31 December 2009

Aghan Jails compounding the problem

Great article about how Afghan jails aren't keeping terrorists off the streets even as Western nations insist on 96-hour maximum holds and releasing as many Afghans as possible - even the bad ones.

Gen. Stanley McChrystal's report, prepared in August, contained a scathing indictment of the Afghan detention system. It said that "hardened, committed Islamists are indiscriminately mixed with petty criminals and sex offenders, and they are using the opportunity to radicalize and indoctrinate them." Afghan prisons, the report said, have become "a sanctuary and base to conduct lethal operations," with "multiple national facilities . . . firmly under the control of the Taliban."
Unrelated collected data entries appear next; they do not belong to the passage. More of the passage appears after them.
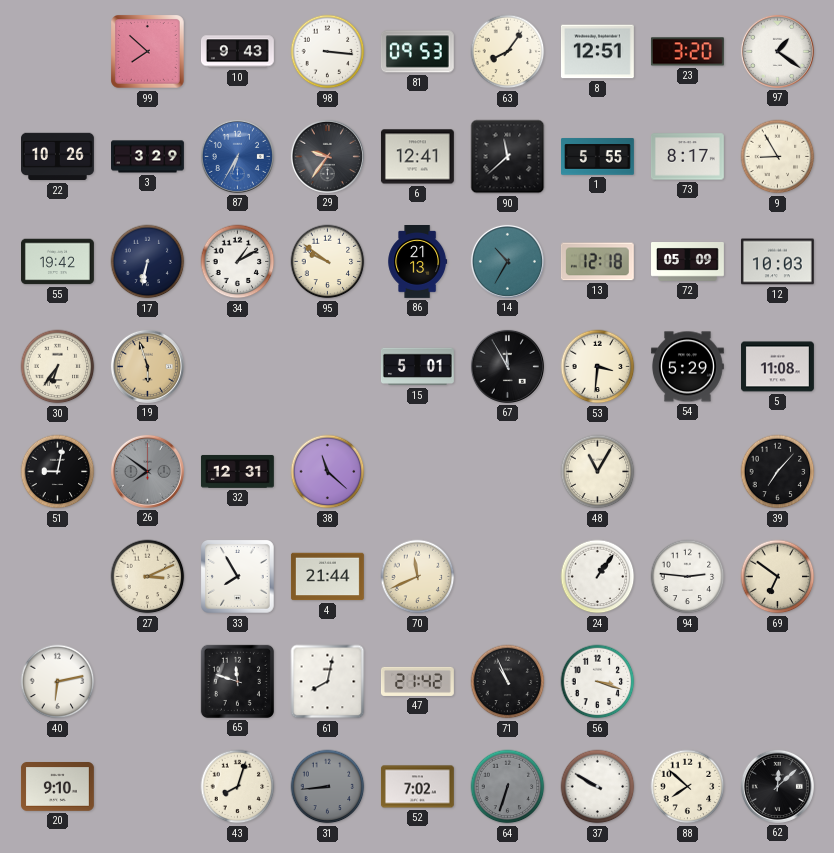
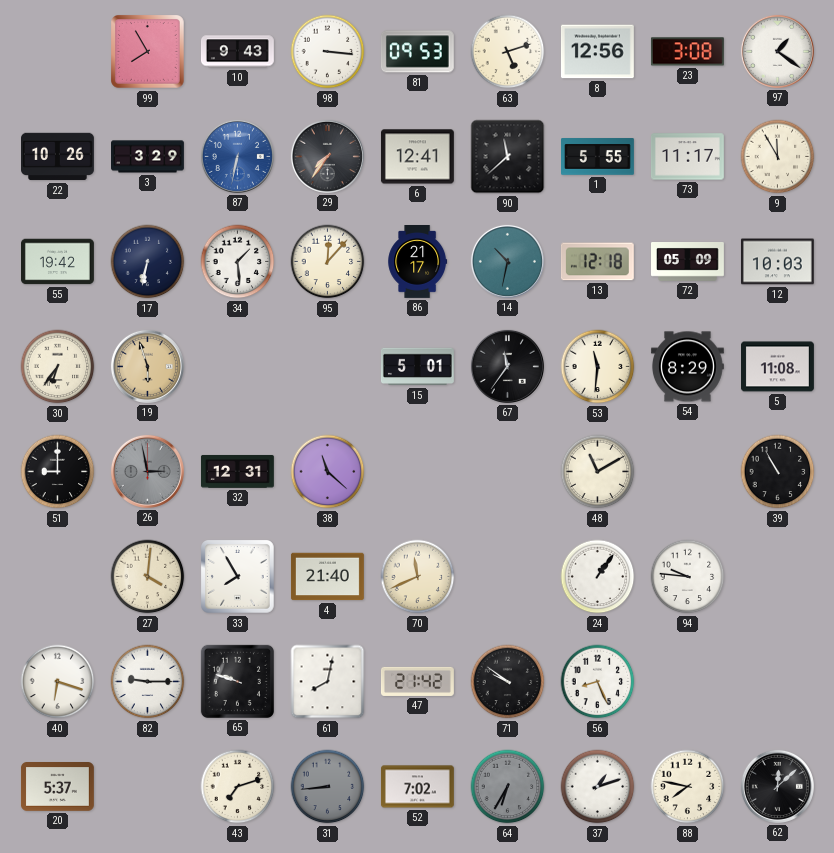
99: 7:52 -> 7:55
63: 8:06 -> 5:12
8: 12:51 -> 12:56
23: 3:20 -> 3:08
87: 6:35 -> 6:32
29: 9:36 -> 7:36
73: 8:17 -> 11:17
9: 8:55 -> 11:55
34: 1:10 -> 1:29
95: 9:51 -> 12:07
86: 21:13 -> 21:17
14: 10:35 -> 10:32
67: 11:55 -> 11:36
53: 3:31 -> 11:31
54: 5:29 -> 8:29
51: 9:02 -> 9:00
26: 7:51 -> 2:58
48: 11:05 -> 11:10
39: 7:07 -> 10:55
27: 3:11 -> 4:01
4: 21:44 -> 21:40
94: 2:46 -> 9:46
69: 6:51 -> none
40: 6:13 -> 6:18
82: none -> 9:15
65: 11:48 -> 9:48
71: 10:56 -> 9:51
56: 3:18 -> 8:26
20: 9:10 -> 5:37
43: 8:03 -> 7:12
64: 6:33 -> 6:35
37: 9:50 -> 1:12
88: 7:52 -> 7:47
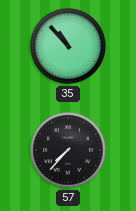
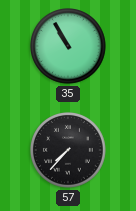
35: 10:53 -> 10:55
To address this problem, McChrystal created a task force to work on the Afghan correctional system, segregating hard-core terrorists from the rest of the prison population and generally bringing conditions up to the standards U.S. authorities achieved in Iraq after the Abu Ghraib scandal. That's a good idea, but it's insufficient.

As more U.S. troops roll into Afghanistan, they will conduct offensive operations that result in the capture of more Taliban over the next 18 months. That is not enough time to build Afghan courts and prisons and to train guards, judges and lawyers. Even in Iraq, the legal system has had trouble coping with all of the terrorists U.S. authorities have turned over during the past year. Some have been released and have gone on to commit fresh atrocities.
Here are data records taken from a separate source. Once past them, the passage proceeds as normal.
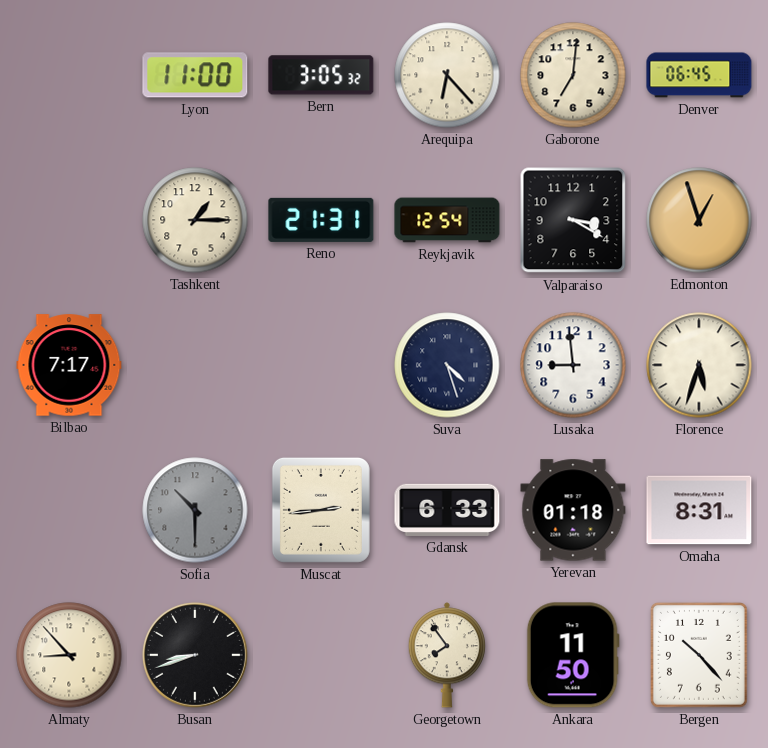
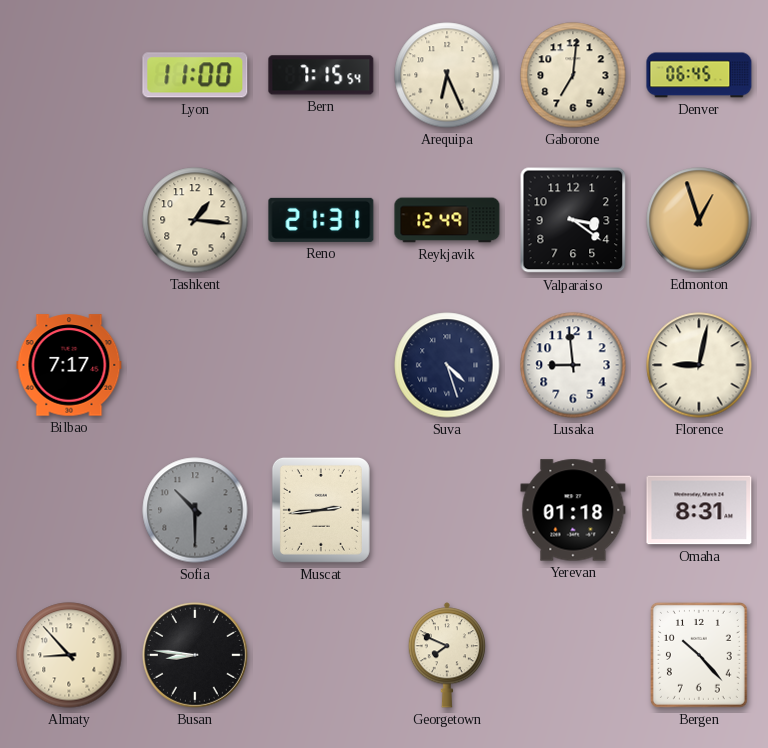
Bern: 3:05 -> 7:15
Arequipa: 6:23 -> 6:26
Tashkent: 1:15 -> 1:16
Reykjavik: 12:54 -> 12:49
Valparaiso: 3:20 -> 3:21
Florence: 5:33 -> 9:02
Gdansk: 6:33 -> none
Busan: 8:42 -> 8:46
Georgetown: 7:54 -> 7:49
Ankara: 11:50 -> none
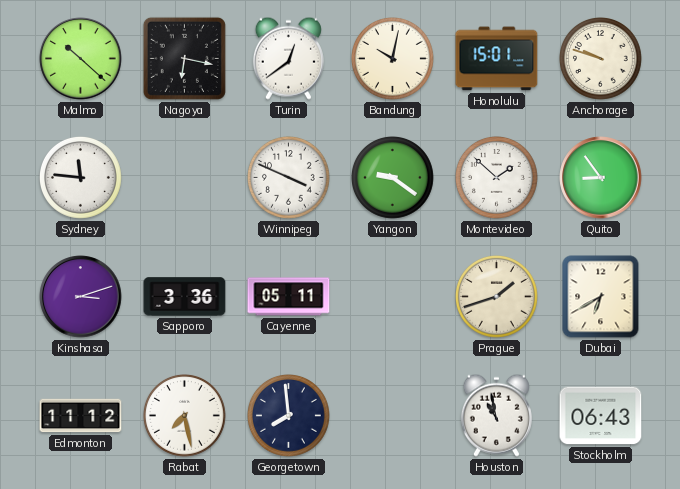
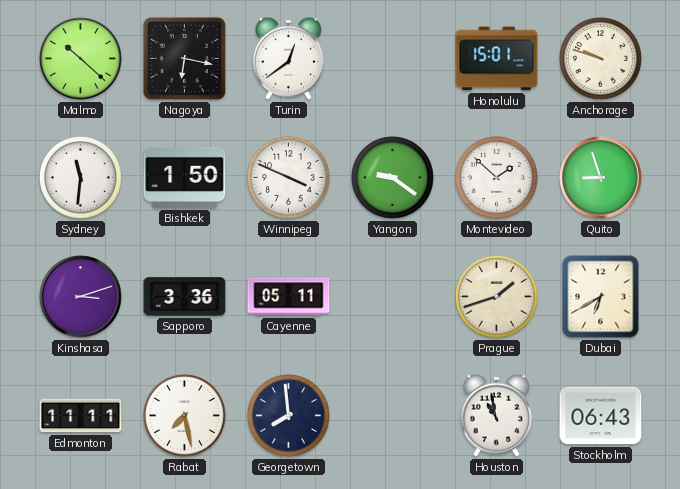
Bandung: 10:02 -> none
Sydney: 11:46 -> 11:31
Bishkek: none -> 1:50
Quito: 8:54 -> 8:57
Edmonton: 11:12 -> 11:11
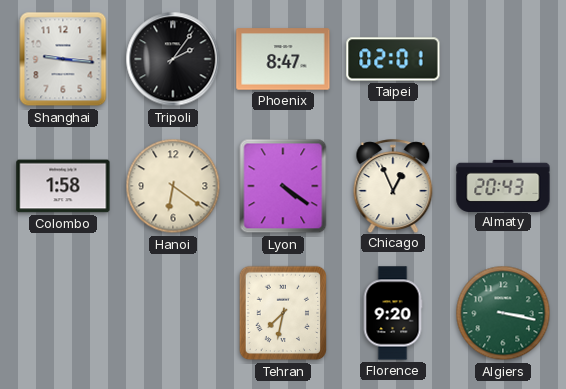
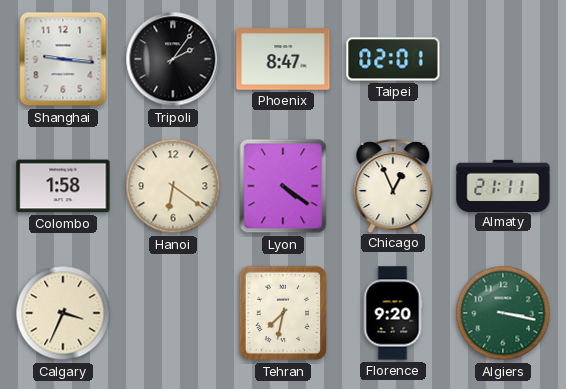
Almaty: 20:43 -> 21:11
Calgary: none -> 3:34
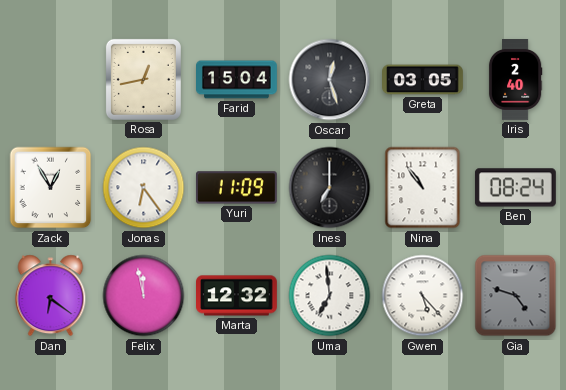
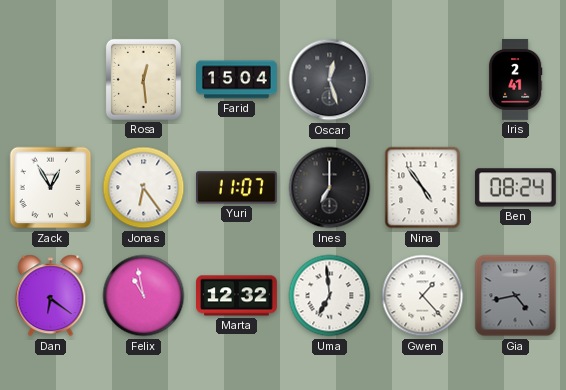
Rosa: 12:43 -> 12:29
Greta: 03:05 -> none
Iris: 2:40 -> 2:41
Yuri: 11:09 -> 11:07
Nina: 10:54 -> 4:54
Felix: 11:58 -> 10:58
Gwen: 5:23 -> 1:23
Gia: 4:48 -> 4:43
Such a situation, which exists on a much bigger scale in Afghanistan, is profoundly demoralizing to troops. If service members see a "catch and release" policy in effect, they are likely to either pull back or pull the trigger prematurely. Both possibilities are worrisome. The former means more enemy fighters on the loose; the latter sullies our troops' honor, denies them the intelligence gleaned from interrogations and leads the remaining Taliban to fight harder.